Non più l'eroina che aliena ed uccide, ma pillole colorate e taumaturgiche di  MDMA, nella erronea convinzione che questa droga, dilatando illimitatamente le potenzialità dell'individuo, gli consenta d'acquisire attitudini, disinibizione ed uno standard di capacità diversamente non raggiungibile.
Non una fuga in un mondo autarchico e rassicurante, ma il ricorso ad un integratore di vitalità e di felicità. A chi interessa se indotte e preconfezionate? Un'illusione, un rave, (delirio), che considerano valere qualsiasi prezzo.
Una "Generazione in ecstasy" intenta a cercare, non importa se in discoteca o allo stadio, ore di sballo collettivo e di abbandono; a cercare di agguantare, grazie agli effetti di una droga come l'ecstasy, un'alternativa all'emarginazione ed alla marginalità della vita quotidiana vissuta nelle periferie e nelle province, sociali ed etiche più ancora che geografiche; a compensare il bisogno estremo di socialità nel rimbombo della musica techno, senza parole e senza discorso; a vivere una esperienza di "trance" mistica, ma senza Dio.
Una generazione che tra una pasticca e l'altra s'ingoia l'oggi ed il domani, continuamente alla ricerca di un palcoscenico dove poter ostentare, mettere in mostra se stessa, in shorts, giacca di vinile, "piercing" e tatuaggi, per diventare per un attimo protagonista.
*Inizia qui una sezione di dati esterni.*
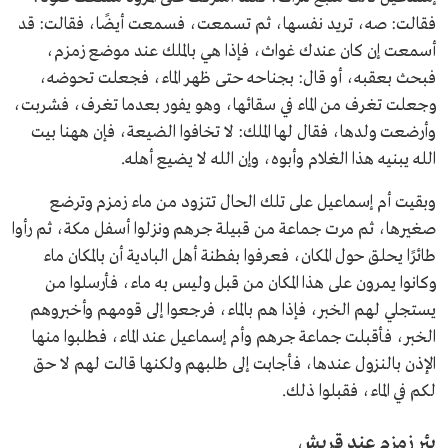
فقالت: صه، تريد نفسها، ثم تسمعت، فسمعت أيضًا، فقالت: قد
أسمعت إن كان عندك غواث، فإذا هي بالملك عند موضع زمزم،
فبحث بعقبه، أو قال: بجناحه حتى ظهر الماء، فجعلت تحوضه،
وجعلت تغرف من الماء في سقائها، وهو يفور بعدما تغرف، فشربت،
وأرضعت ولدها، فقال لها الملك: لا تخافوا الضيعة، فإن ههنا بيت
الله يبنيه هذا الغلام وأبوه، وإن الله لا يضيع أهله.
وبقيت أم إسماعيل على تلك الحال تتزود من ماء زمزم وترضع
صغيرها، ثم مرت جماعة من قبيلة جرهم ونزلوا أسفل مكة، ثم رأوا
طائرًا يحلق حول المكان، فعرفوا بفطنة أهل البادية أن بالمكان ماء
وكانوا يمرون على هذا المكان من قبل وليس به ماء، فأرسلوا من
يستجلي لهم الخبر، فإذا هم بالماء، فرجعوا إلى قومهم وأخبروهم
الخبر، فأقبلت جماعة جرهم وأم إسماعيل عند الماء، فطلبوا منها
الإذن بالنزول عندها، فأجابت إلى طلبهم ولكنها قالت لهم لا حق
لكم في الماء، فقبلوا ذلك.
بئر زمزم عند قريش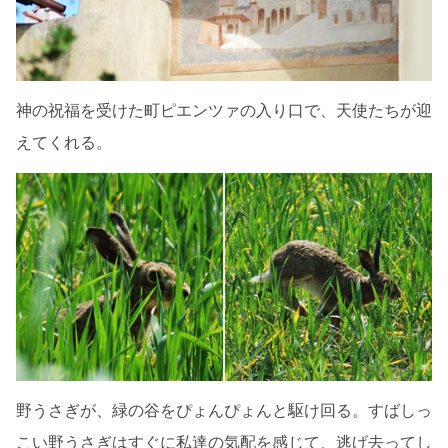
神の祝福を受けた町ピエンツァの入り口で、天使たちが迎
えてくれる。
野うさぎが、緑の谷をぴょんぴょんと駆け回る。すばしっ
こい野うさぎはすぐに私達の気配を感じて、逃げ去ってし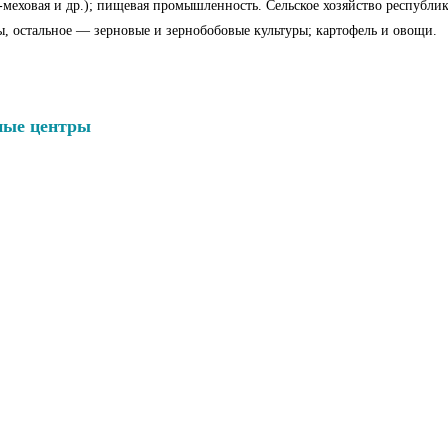
о-меховая и др.); пищевая промышленность. Сельское хозяйство республи
тальное — зер­но­вые и зер­но­бо­бо­вые куль­ту­ры; кар­то­фель и ово­щи.
ные центры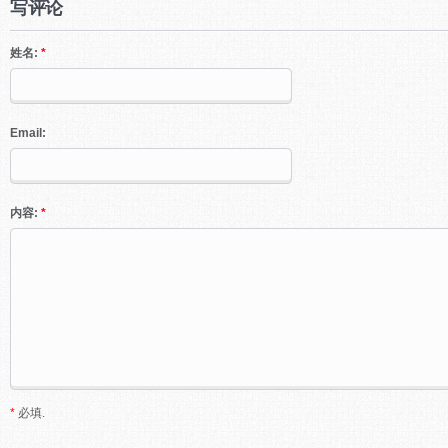
写评论
姓名:
*
Email:
内容:
*
*
必填.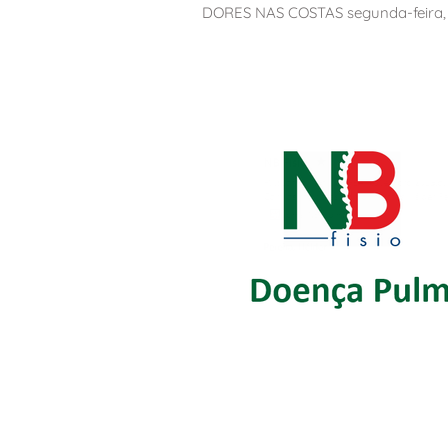
DORES NAS COSTAS segunda-feira, 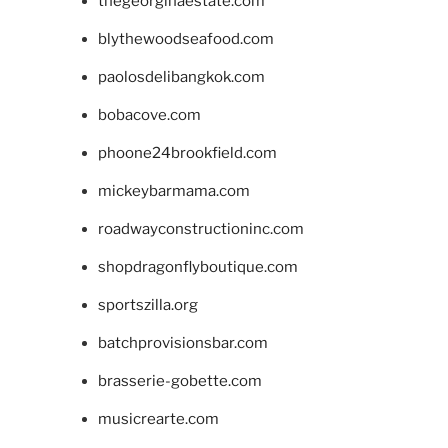
thegeorginaestate.com
blythewoodseafood.com
paolosdelibangkok.com
bobacove.com
phoone24brookfield.com
mickeybarmama.com
roadwayconstructioninc.com
shopdragonflyboutique.com
sportszilla.org
batchprovisionsbar.com
brasserie-gobette.com
musicrearte.com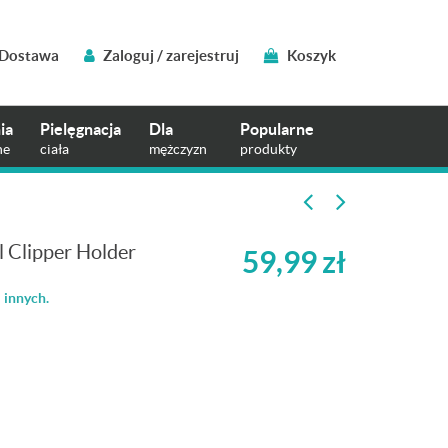
Dostawa
Zaloguj / zarejestruj
Koszyk
ia
Pielęgnacja
Dla
Popularne
ne
ciała
mężczyzn
produkty
 Clipper Holder
59,99
zł
 innych.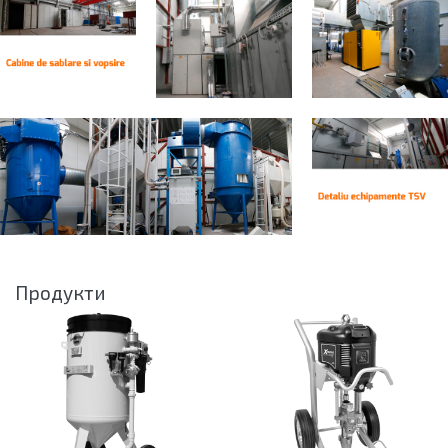
Продукти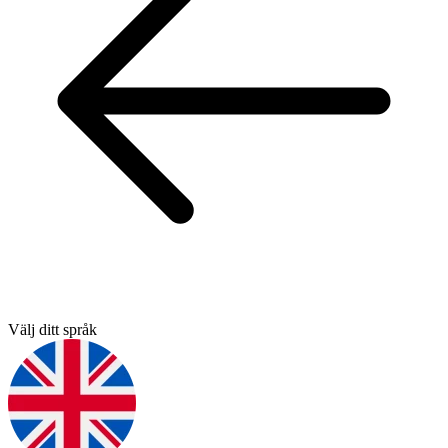
Välj ditt språk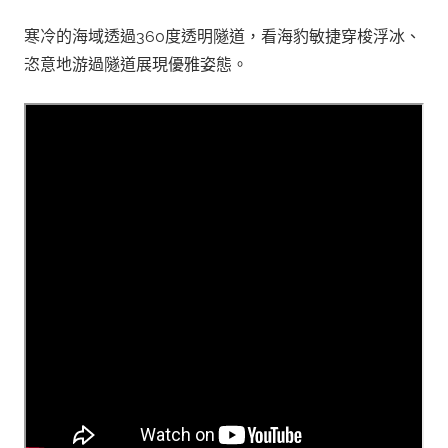
寒冷的海域透過360度透明隧道，看海豹敏捷穿梭浮冰、
恣意地游過隧道展現優雅姿態。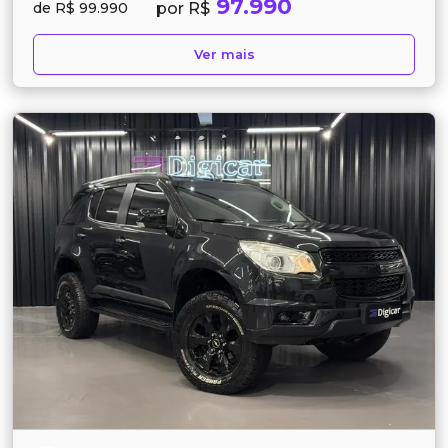
97.990
por R$
de R$ 99.990
Ver mais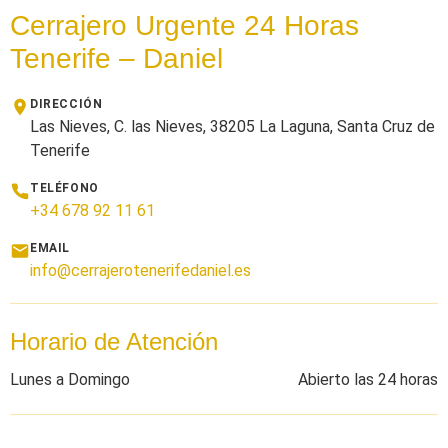
Cerrajero Urgente 24 Horas
Tenerife – Daniel
DIRECCIÓN
Las Nieves, C. las Nieves, 38205 La Laguna, Santa Cruz de
Tenerife
TELÉFONO
+34 678 92 11 61
EMAIL
info@cerrajerotenerifedaniel.es
Horario de Atención
Lunes a Domingo
Abierto las 24 horas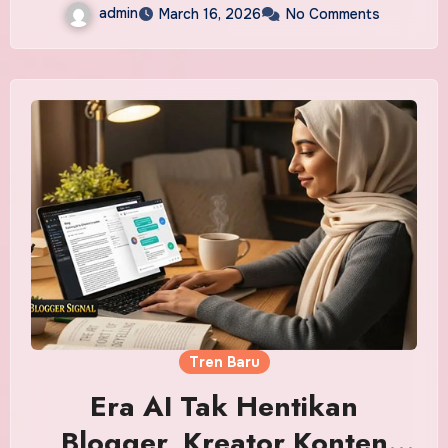
admin
March 16, 2026
No Comments
Tren Baru
Era AI Tak Hentikan
Blogger, Kreator Konten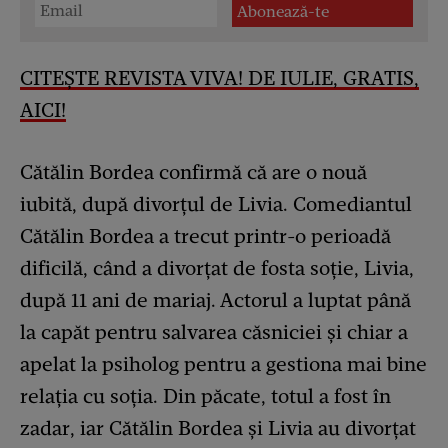
CITEȘTE REVISTA VIVA! DE IULIE, GRATIS,
AICI!
Cătălin Bordea confirmă că are o nouă
iubită, după divorțul de Livia. Comediantul
Cătălin Bordea a trecut printr-o perioadă
dificilă, când a divorțat de fosta soție, Livia,
după 11 ani de mariaj. Actorul a luptat până
la capăt pentru salvarea căsniciei și chiar a
apelat la psiholog pentru a gestiona mai bine
relația cu soția. Din păcate, totul a fost în
zadar, iar Cătălin Bordea și Livia au divorțat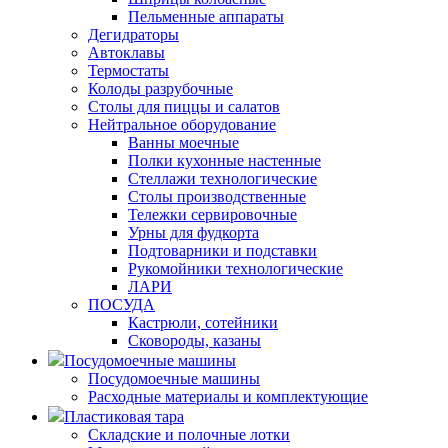
Пельменные аппараты
Дегидраторы
Автоклавы
Термостаты
Колоды разрубочные
Столы для пиццы и салатов
Нейтральное оборудование
Ванны моечные
Полки кухонные настенные
Стеллажи технологические
Столы производственные
Тележки сервировочные
Урны для фудкорта
Подтоварники и подставки
Рукомойники технологические
ЛАРИ
ПОСУДА
Кастрюли, сотейники
Сковороды, казаны
Посудомоечные машины
Посудомоечные машины
Расходные материалы и комплектующие
Пластиковая тара
Складские и полочные лотки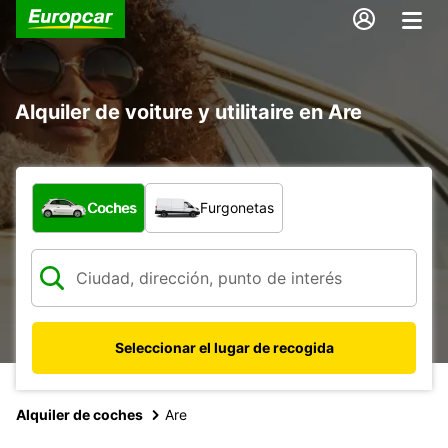
Alquiler de voiture y utilitaire en Are
¿Qué tipo de vehículo?
Coches
Furgonetas
Seleccionar el lugar de recogida
Alquiler de coches
Are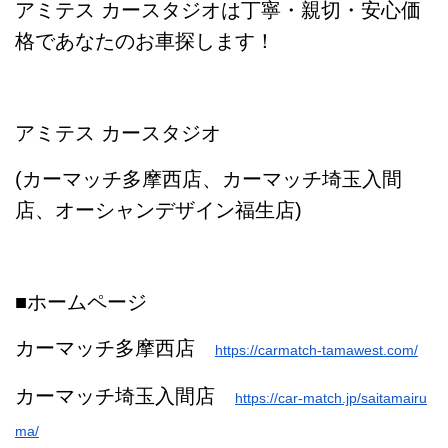
アミテス カースタジオは丁寧・親切・安心価
格であなたのお車探します！
アミテス カースタジオ
(カーマッチ多摩西店、カーマッチ埼玉入間
店、オーシャンデザイン福生店)
■ホームページ
カーマッチ多摩西店
https://carmatch-tamawest.com/
カーマッチ埼玉入間店
https://car-match.jp/saitamairu
ma/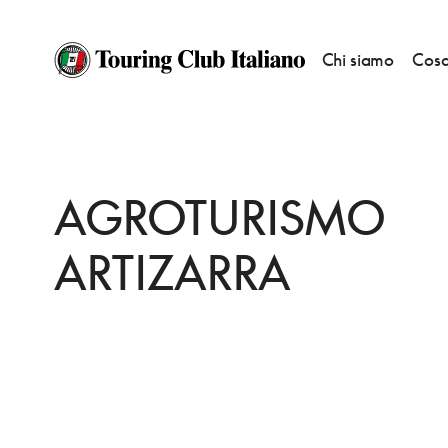
Chi siamo
Cosa
HOME
DESTINAZIONI
HONDARRIBIA
DORMIRE
AGROTURISMO ART
AGROTURISMO
ARTIZARRA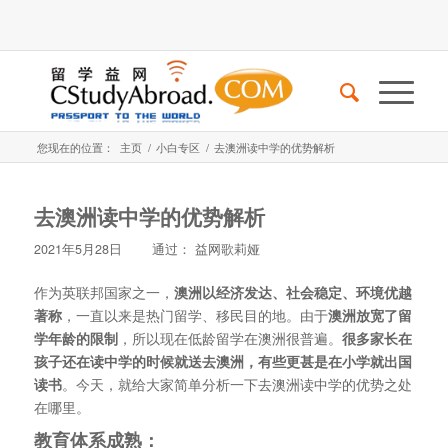
您现在的位置：
主页
/
小白专区
/
去澳洲读中学的优势解析
去澳洲读中学的优势解析
2021年5月28日
通过：
益网歌莉娅
作为英联邦国家之一，
澳洲以经济发达、社会稳定、环境优越
著称
，一直以来是热门留学、移民目的地。由于
澳洲放宽了留
学年龄的限制
，所以现在低龄留学在澳洲很普遍。
很多家长在
孩子还在读中学的时候就送去澳洲，有些更甚是在小学就出国
读书
。今天，就给大家简单分析一下去澳洲读中学的优势之处
在哪里。
教育体系成熟：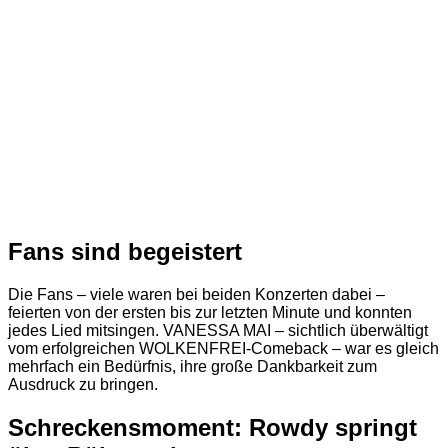
Fans sind begeistert
Die Fans – viele waren bei beiden Konzerten dabei –
feierten von der ersten bis zur letzten Minute und konnten
jedes Lied mitsingen. VANESSA MAI – sichtlich überwältigt
vom erfolgreichen WOLKENFREI-Comeback – war es gleich
mehrfach ein Bedürfnis, ihre große Dankbarkeit zum
Ausdruck zu bringen.
Schreckensmoment: Rowdy springt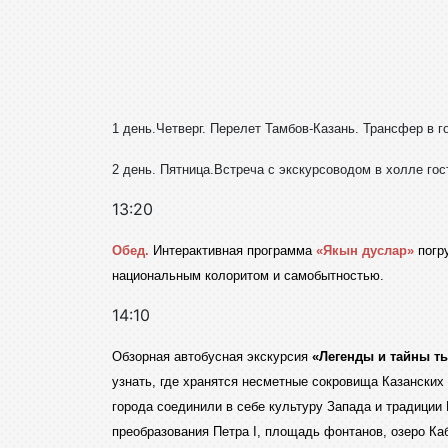
1 день.Четверг. Перелет Тамбов-Казань. Трансфер в 
2 день. Пятница.Встреча с экскурсоводом в холле го
13:20
Обед.
Интерактивная программа
«Якын дуслар»
погр
национальным колоритом и самобытностью.
14:10
Обзорная автобусная экскурсия
«Легенды и тайны ты
узнать, где хранятся несметные сокровища Казанских
города соединили в себе культуру Запада и традиции
преобразования Петра I, площадь фонтанов, озеро Ка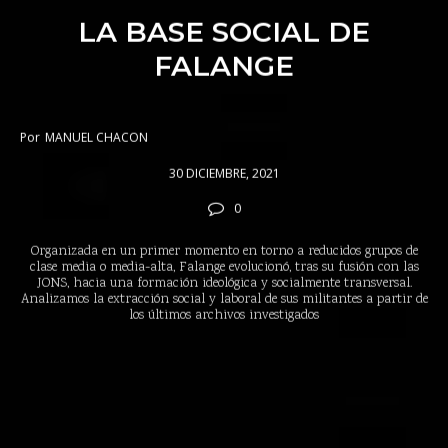
LA BASE SOCIAL DE
FALANGE
Por
MANUEL CHACON
30 DICIEMBRE, 2021
0
Organizada en un primer momento en torno a reducidos grupos de
clase media o media-alta, Falange evolucionó, tras su fusión con las
JONS, hacia una formación ideológica y socialmente transversal.
Analizamos la extracción social y laboral de sus militantes a partir de
los últimos archivos investigados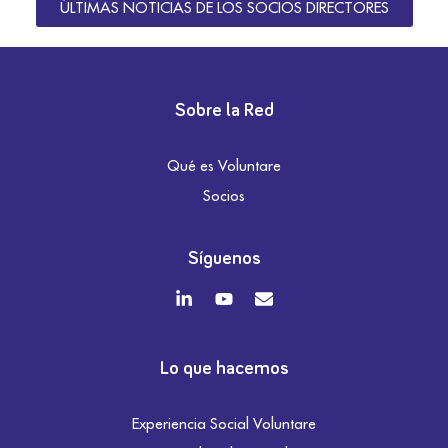
ÚLTIMAS NOTICIAS DE LOS SOCIOS DIRECTORES
Sobre la Red
Qué es Voluntare
Socios
Síguenos
Lo que hacemos
Experiencia Social Voluntare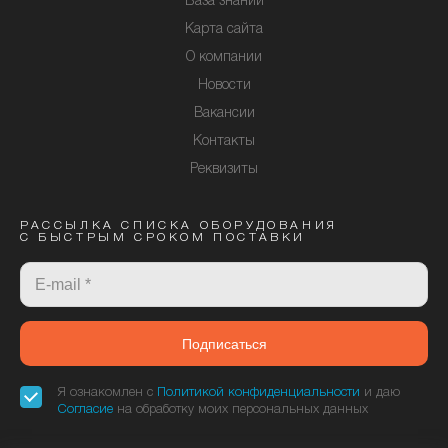
База знаний
Карта сайта
О компании
Новости
Вакансии
Контакты
Реквизиты
РАССЫЛКА СПИСКА ОБОРУДОВАНИЯ
С БЫСТРЫМ СРОКОМ ПОСТАВКИ
Подписаться
Я ознакомлен с
Политикой конфиденциальности
и даю
Согласие
на обработку моих персональных данных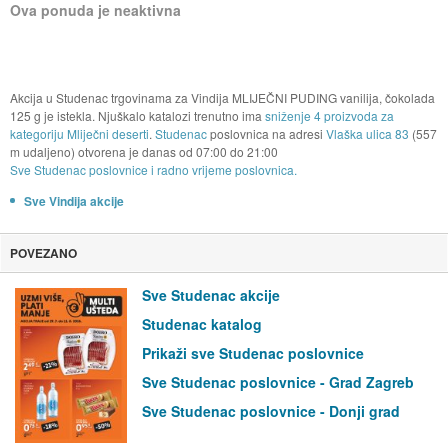
Ova ponuda je neaktivna
Akcija u Studenac trgovinama za Vindija MLIJEČNI PUDING vanilija, čokolada
125 g je istekla. Njuškalo katalozi trenutno ima
sniženje 4 proizvoda za
kategoriju Mliječni deserti
.
Studenac
poslovnica na adresi
Vlaška ulica 83
(557
m udaljeno) otvorena je danas od
07:00
do
21:00
Sve Studenac poslovnice i radno vrijeme poslovnica.
Sve Vindija akcije
POVEZANO
Sve Studenac akcije
Studenac katalog
Prikaži sve Studenac poslovnice
Sve Studenac poslovnice - Grad Zagreb
Sve Studenac poslovnice - Donji grad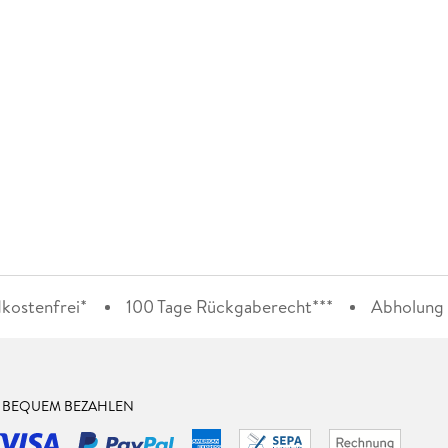
kostenfrei*
100 Tage Rückgaberecht***
Abholung i
& BEQUEM BEZAHLEN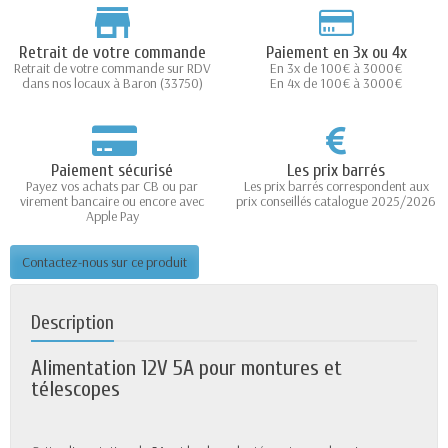
Retrait de votre commande
Paiement en 3x ou 4x
Retrait de votre commande sur RDV
En 3x de 100€ à 3000€
dans nos locaux à Baron (33750)
En 4x de 100€ à 3000€
Paiement sécurisé
Les prix barrés
Payez vos achats par CB ou par
Les prix barrés correspondent aux
virement bancaire ou encore avec
prix conseillés catalogue 2025/2026
Apple Pay
Contactez-nous sur ce produit
Description
Alimentation 12V 5A pour montures et
télescopes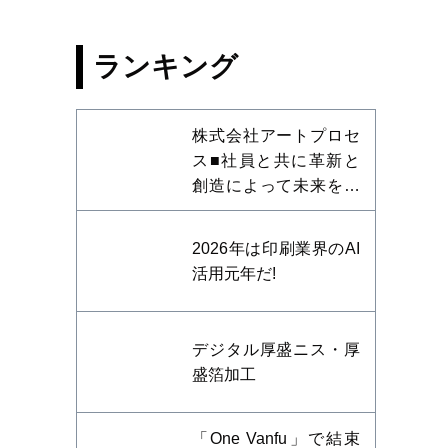
ランキング
株式会社アートプロセ
ス■社員と共に革新と
創造によって未来を開
拓する
2026年は印刷業界のAI
活用元年だ!
デジタル厚盛ニス・厚
盛箔加工
「One Vanfu」で結束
Una disperata competizione nel cercare di attrarre su di sé l'attenzione, per essere, comunque, il punto di riferimento di tutti gli altri, perché ciò significa successo, considerazione, significa maggior presa nei confronti dell'altro sesso.
Soprattutto nei giovani meno abbienti, l'occasione per uscire dall'anonimato, per ottenere una rivincita, un istante di notorietà in un mondo che si alimenta d'immagine.
La lotta alla droga, lo abbiamo detto, non si vince con la sola repressione dell'offerta, che sembra inesauribile, ma col comprimere ed inibire la domanda. Si deve quindi agire sui consumatori. Ma per arrivare a loro efficacemente è necessario effettuare una drastica inversione di rotta. Bisogna trasformare e riequilibrare la società, eliminare l'anomia riaffermando la validità di alcuni valori che consentano di colmare il vuoto cosmico e la banalità che la pervade; è necessaria una rivoluzione delle coscienze, del costume e dei suoi canoni.